Sui confini d’Europa #6

Tunisia tra frontiere di violenza e reti di resistenza.

Ci sono Stati che possono trasformarsi in frontiere, frontiere per imprigionare i sogni delle persone, rinchiudere le loro speranze e i progetti di un futuro diverso. Ci sono Stati, come la Tunisia, che addirittura rappresentano una doppia frontiera. La prima con la Libia, da cui non sempre arrivano vivi i corpi già martoriati dall’orrore. La seconda è la frontiera europea esternalizzata, appendice di questa nostra Europa celebrata come culla del diritto, che si culla, appunto, con sterili valori di carta, mentre esternalizza tutto ciò che turba la sua favola menzognera e, per farlo, finanzia Paesi terzi che tutto si potrebbe definire fuorché sicuri.

Foto di Silvia Di Meo

La Tunisia è una frontiera dove si transita: si parte e si arriva, come autoctoni e come migranti provenienti da paesi terzi. A partire sono i giovani, coloro che si affacciano al mondo adulto con un bagaglio di sogni da realizzare, di speranze per il futuro come qualunque giovane europeo che decide di fare un’esperienza all’estero e parte con un biglietto, una valigia e, quando necessario, un passaporto. Ma per viaggiare dalla Tunisia serve un visto, un permesso speciale che solitamente viene negato e così ci si ritrova a prendere la “strada del mare”, su una “barca della morte” con altri giovani, con altri sogni alla deriva, ad attraversare un Mediterraneo che troppo spesso si tinge di rosso, un mare che inghiotte e fa sparire le persone. A volte invece si arriva dall’altra parte di quel mare, ma, anche in quel caso, è possibile scomparire o imbattersi in un’altra frontiera, in un non luogo come un centro per il rimpatrio – un lager istituzionalizzato dove si vive in assenza di diritto o finire in un centro di pseudo – accoglienza, in un sistema assimilazionista e senza diritti.

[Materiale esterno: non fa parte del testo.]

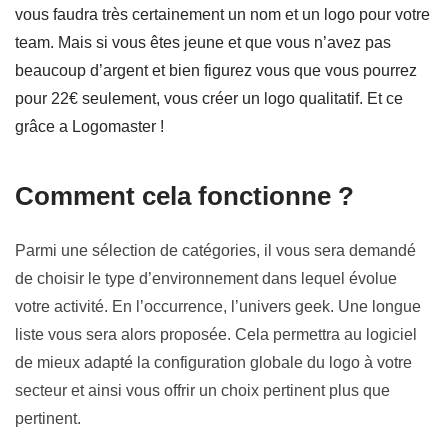
vous faudra très certainement un nom et un logo pour votre
team. Mais si vous êtes jeune et que vous n’avez pas
beaucoup d’argent et bien figurez vous que vous pourrez
pour 22€ seulement, vous créer un logo qualitatif. Et ce
grâce a Logomaster !
Comment cela fonctionne ?
Parmi un
e sélection de catégories
, il vous sera demandé
de choisir le type d’environnement dans lequel évolue
votre activité.
En l’occurrence, l’univers geek.
Une longue
liste vous
sera alors
proposée. Cela permettra
au
logiciel
de mieux adapté la configuration globale du logo à votre
secteur
et ainsi vous offrir un choix pertinent plus que
pertinent.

Oltre i migranti autoctoni, a passare per il corridoio di transito della Tunisia ci sono persone provenienti dall’Africa subsahariana, che arrivano ad esempio da Eritrea, Sudan, Mali, Senegal, Ciad, Nigeria, Costa d’Avorio, Guinea Conakry, Camerun: paesi che corrispondono a uomini, donne, bambini che hanno attraversato l’inferno libico e vissuto le sevizie e le torture di cui tutto il mondo è a conoscenza.

Foto di Silvia Di Meo

La Tunisia è una frontiera dove non si rispetta il diritto d’asilo: lo sanno bene i circa 200 eritrei che vivono come rifugiati-fantasma in un paese che non ha una normativa nazionale chiara e definita che regolamenti la richiesta d’asilo e l’accoglienza. Abbiamo incontrato molti di loro a Tunisi e a Medenine, rinchiusi nei centri di “accoglienza” privi dei più elementari servizi e spesso lontani dai centri abitati: abbandonati a loro stessi con in mano un tesserino rilasciato dall’UNHCR, privo di valore reale: una carta inutile sul cui retro l’agenzia delle Nazioni Unite ringrazia la Tunisia per l’eventuale atteggiamento accogliente che volesse adottare nei confronti del suo intestatario. Si elargiscono favori, non diritti. Tra i favori non rientrano pertanto né la possibilità di lavorare con contratto regolare, né l’accesso alla sanità di base, né un supporto economico sufficiente a sopravvivere. Ecco perché, nonostante tutti confermino l’inferno libico, alcuni, travolti dalla disperazione di sopravvivere in un limbo imprecisato in assenza di prospettive e diritti, quasi desiderano tornarvi per riprovare ad attraversare il mare o quantomeno per poter lavorare.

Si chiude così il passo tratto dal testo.